Per quanto riguarda le finestre, esistono soluzioni adatte sia per la scuola che per la stanza dei bambini a casa. Con le strisce di carta crespa potete fare il vestito di un personaggio, mentre per le altre parti avrete bisogno di cartoncino. La semplicità riesce sempre a essere la soluzione migliore: alcune decorazioni riproducono i coriandoli in versione gigante, risultando davvero allegre.

Proposte creative per la scuola dell'infanzia
Nella fascia 3-5 anni, l’obiettivo didattico non è la perfezione tecnica, ma l’esperienza sensoriale, lo sviluppo dell’identità personale e il senso di appartenenza al gruppo classe. Ecco alcune proposte dove la parola d’ordine è “creatività libera”.
- Burattini a stecca: Si utilizzano stecche di legno come supporto. Il viso del pagliaccio è un cerchio di cartoncino su cui i bambini incollano occhi mobili e un pompon morbido per il naso. Il tocco finale è dato da un cappellino a cono disegnato con pennarelli e con decorazioni in feltro.
- Angolo per le foto: Si realizza una grande cornice utilizzando cartone rigido o una tela dipinta.
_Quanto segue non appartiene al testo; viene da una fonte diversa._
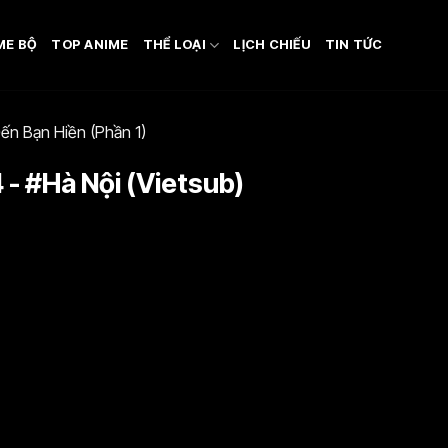
ME BỘ
TOP ANIME
THỂ LOẠI
LỊCH CHIẾU
TIN TỨC
ến Bạn Hiền (Phần 1)
 - #Hà Nội (Vietsub)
La cornice viene decorata per sembrare la testa di un pagliaccio gigante: un cilindro nero in cima, “capelli” fatti con palline di carta velina colorata accartocciata e un papillon gigante in basso.
- Cravatte stravaganti: Ritagliate delle sagome di cravatte da fogli in eva o cartoncino colorato. Fornite ai bambini materiali misti: forme adesive, pompon e pezzi di stoffa. Basta aggiungere un filo elastico e la cravatta è pronta.
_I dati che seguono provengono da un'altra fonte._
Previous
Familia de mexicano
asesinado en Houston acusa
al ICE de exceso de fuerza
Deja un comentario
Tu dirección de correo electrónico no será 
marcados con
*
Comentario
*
Tutorial per bambini: maschere di Carnevale
Laboratori di Arte e Immagine per la scuola primaria
Per i bambini di 6/7 anni, il semplice “pasticciare” con i colori lascia spazio alla progettazione. È il momento ideale per introdurre concetti come le forme geometriche, l’uso del righello e lo studio dei colori complementari.
L’Arlecchino è la maschera simbolo del Carnevale, famosa per il suo vestito a toppe colorate. Ispirandosi alle opere di Piet Mondrian, i bambini possono rivisitare questo classico in chiave geometrica. L’attività prevede di riempire la griglia rettangolare del corpo seguendo lo stile del neoplasticismo: linee nere spesse e campiture di colori primari (rosso, giallo, blu) alternati al bianco e al nero.
Anche le mascherine possono diventare opere d’arte che citano il Novecento:
- Maschera Keith Haring: Sulla sagoma bianca della maschera sono disegnati i celebri “omini” stilizzati di Keith Haring in pose dinamiche. I bambini possono colorare gli omini con tinte vivaci per enfatizzare il concetto di movimento.
- Maschera in stile Mondrian: La sagoma è attraversata da una griglia nera che definisce spazi rettangolari e quadrati di diverse dimensioni, da riempire con colori puri.

Idee per il riciclo creativo e materiali poveri
Non buttate i rotoli finiti della carta igienica! Possono essere trasformati in supereroi da polso, mini corone decorate con pittura dorata o piccoli animaletti come gufi e gatti, schiacciando la parte superiore del rotolo. Anche i vecchi calzini spaiati possono avere nuova vita, così come i sacchetti di carta del pane, che diventano contenitori ideali per le caramelle.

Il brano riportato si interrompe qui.